Math 444 Assignment 9 (70 points)

    1. Ratios in a triangle (10 points)

      2. The segments through P are parallel to the sides of the triangle.

      Let a = |BC|, b = |CA|, c = |AB|. Let x = CA1/CA, y = AB1/AB, z = BC1/BC.

      For the segments numbered s1-s15, deduce the lengths of the segments in terms of a, b, c, and x, y, z and then label the segments with the lengths.

      Use the fact that the lengths of shorter segments add up to the lengths of the longer segments, such as AB to find relationship among the ratios a, b, c. What is this ratio?

       

    2. Wallpaper symmetries (20 points)

      3. The instructions for this problem are similar to those of 8.2 last time.

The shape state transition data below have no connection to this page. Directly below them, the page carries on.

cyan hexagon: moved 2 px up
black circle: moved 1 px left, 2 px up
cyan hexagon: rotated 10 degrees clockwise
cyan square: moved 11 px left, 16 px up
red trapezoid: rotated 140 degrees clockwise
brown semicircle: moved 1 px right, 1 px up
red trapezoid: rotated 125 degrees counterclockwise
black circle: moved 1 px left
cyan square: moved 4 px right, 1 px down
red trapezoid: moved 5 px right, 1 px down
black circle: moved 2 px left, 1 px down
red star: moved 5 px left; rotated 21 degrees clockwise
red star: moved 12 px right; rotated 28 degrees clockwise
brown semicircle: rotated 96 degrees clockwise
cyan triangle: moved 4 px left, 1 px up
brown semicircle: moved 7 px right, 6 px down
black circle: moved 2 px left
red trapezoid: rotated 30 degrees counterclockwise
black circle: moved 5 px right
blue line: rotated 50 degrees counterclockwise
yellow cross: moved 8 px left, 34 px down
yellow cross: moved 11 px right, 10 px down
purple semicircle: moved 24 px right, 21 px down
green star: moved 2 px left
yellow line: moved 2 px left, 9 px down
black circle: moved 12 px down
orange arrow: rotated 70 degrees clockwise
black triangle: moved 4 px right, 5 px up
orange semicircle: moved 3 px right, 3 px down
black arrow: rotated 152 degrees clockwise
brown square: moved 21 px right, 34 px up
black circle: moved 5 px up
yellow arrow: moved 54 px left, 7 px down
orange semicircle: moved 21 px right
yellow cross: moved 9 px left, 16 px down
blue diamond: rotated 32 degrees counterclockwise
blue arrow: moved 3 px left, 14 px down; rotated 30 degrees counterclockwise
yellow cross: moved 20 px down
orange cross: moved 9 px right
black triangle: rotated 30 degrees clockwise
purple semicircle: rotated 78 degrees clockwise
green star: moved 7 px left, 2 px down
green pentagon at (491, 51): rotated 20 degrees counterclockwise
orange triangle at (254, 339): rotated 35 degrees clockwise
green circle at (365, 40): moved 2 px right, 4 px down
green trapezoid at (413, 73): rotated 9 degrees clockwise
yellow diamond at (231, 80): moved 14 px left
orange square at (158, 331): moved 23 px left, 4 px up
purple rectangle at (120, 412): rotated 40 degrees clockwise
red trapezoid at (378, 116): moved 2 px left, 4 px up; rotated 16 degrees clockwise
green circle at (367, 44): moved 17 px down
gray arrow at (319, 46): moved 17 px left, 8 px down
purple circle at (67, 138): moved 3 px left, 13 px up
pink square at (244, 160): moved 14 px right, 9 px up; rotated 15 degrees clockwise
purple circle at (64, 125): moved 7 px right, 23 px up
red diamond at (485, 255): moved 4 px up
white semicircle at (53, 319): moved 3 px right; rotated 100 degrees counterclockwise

      You should probably make larger copies of these figures with graph paper. Mark the mirror lines of the reflection symmetries and glide reflection lines of the glide reflection symmetries, and then indicate a lattice defined by the translation symmetries.

      Do this for the following figures in Bix, 8.1: a), c), e), g), h).

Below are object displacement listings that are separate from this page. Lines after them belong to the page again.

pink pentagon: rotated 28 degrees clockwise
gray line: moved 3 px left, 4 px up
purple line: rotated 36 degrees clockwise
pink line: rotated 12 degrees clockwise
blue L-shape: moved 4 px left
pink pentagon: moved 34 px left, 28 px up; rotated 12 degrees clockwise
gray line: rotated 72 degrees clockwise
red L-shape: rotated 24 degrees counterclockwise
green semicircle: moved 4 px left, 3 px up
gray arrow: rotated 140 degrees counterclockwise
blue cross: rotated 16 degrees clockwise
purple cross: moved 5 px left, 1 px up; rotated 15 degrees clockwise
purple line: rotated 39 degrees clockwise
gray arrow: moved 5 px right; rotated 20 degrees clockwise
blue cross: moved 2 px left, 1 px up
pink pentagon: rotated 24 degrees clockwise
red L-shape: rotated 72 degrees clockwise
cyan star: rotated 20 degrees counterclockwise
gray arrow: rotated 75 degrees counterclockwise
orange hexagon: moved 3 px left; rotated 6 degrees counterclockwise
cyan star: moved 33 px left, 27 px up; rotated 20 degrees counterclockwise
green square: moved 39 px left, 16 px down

    3. Symmetry groups of certain figures (20 points)

In each case, tell what isometries are symmetries of the figure. Also tell how you ruled out all the others.

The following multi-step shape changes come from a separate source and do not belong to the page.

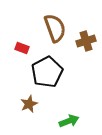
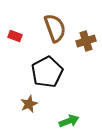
red rectangle: moved 7 px left, 12 px up
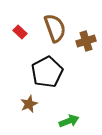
red rectangle: moved 5 px right, 4 px up; rotated 24 degrees clockwise
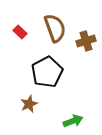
green arrow: moved 4 px right
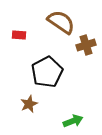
brown semicircle: moved 6 px right, 6 px up; rotated 36 degrees counterclockwise
red rectangle: moved 1 px left, 3 px down; rotated 40 degrees counterclockwise
brown cross: moved 4 px down
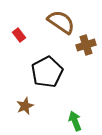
red rectangle: rotated 48 degrees clockwise
brown star: moved 4 px left, 2 px down
green arrow: moved 2 px right; rotated 90 degrees counterclockwise
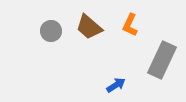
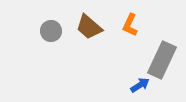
blue arrow: moved 24 px right
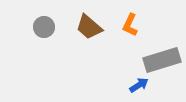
gray circle: moved 7 px left, 4 px up
gray rectangle: rotated 48 degrees clockwise
blue arrow: moved 1 px left
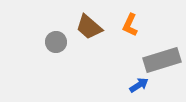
gray circle: moved 12 px right, 15 px down
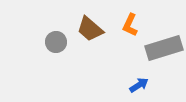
brown trapezoid: moved 1 px right, 2 px down
gray rectangle: moved 2 px right, 12 px up
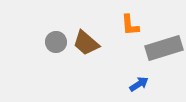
orange L-shape: rotated 30 degrees counterclockwise
brown trapezoid: moved 4 px left, 14 px down
blue arrow: moved 1 px up
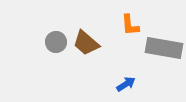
gray rectangle: rotated 27 degrees clockwise
blue arrow: moved 13 px left
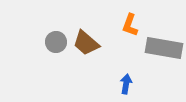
orange L-shape: rotated 25 degrees clockwise
blue arrow: rotated 48 degrees counterclockwise
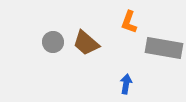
orange L-shape: moved 1 px left, 3 px up
gray circle: moved 3 px left
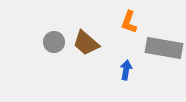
gray circle: moved 1 px right
blue arrow: moved 14 px up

  1. A figure made of a line m and a point A not on the line.
  2. A figure consisting of a line m and a point A on the line.
  3. A figure consisting of a line segment AB.
  4. A figure made of two lines m and n intersecting at a point A. (Include all cases.)
    1. Composition and Conjugation (20 points)
  1. Let H be the halfturn (rotation by 180 degrees) with center A and let M be the reflection in line m. The point A is not on m; the distance from A to m is d. Prove that F = MH is a glide reflection G determined by two points P and Q. Tell what P and Q will make this correct and prove that F = G.
  2. Prove that MHM is a halfturn. Tell what the center is and prove that this isometry is a halfturn.
  3. Prove HMH is a line reflection. Tell what the mirror is and prove that this isometry is a line reflection.

Email Discussion for Extra Credit

Analyze the symmetries of m),n), o) or u) for extra credit. Same instructions as before.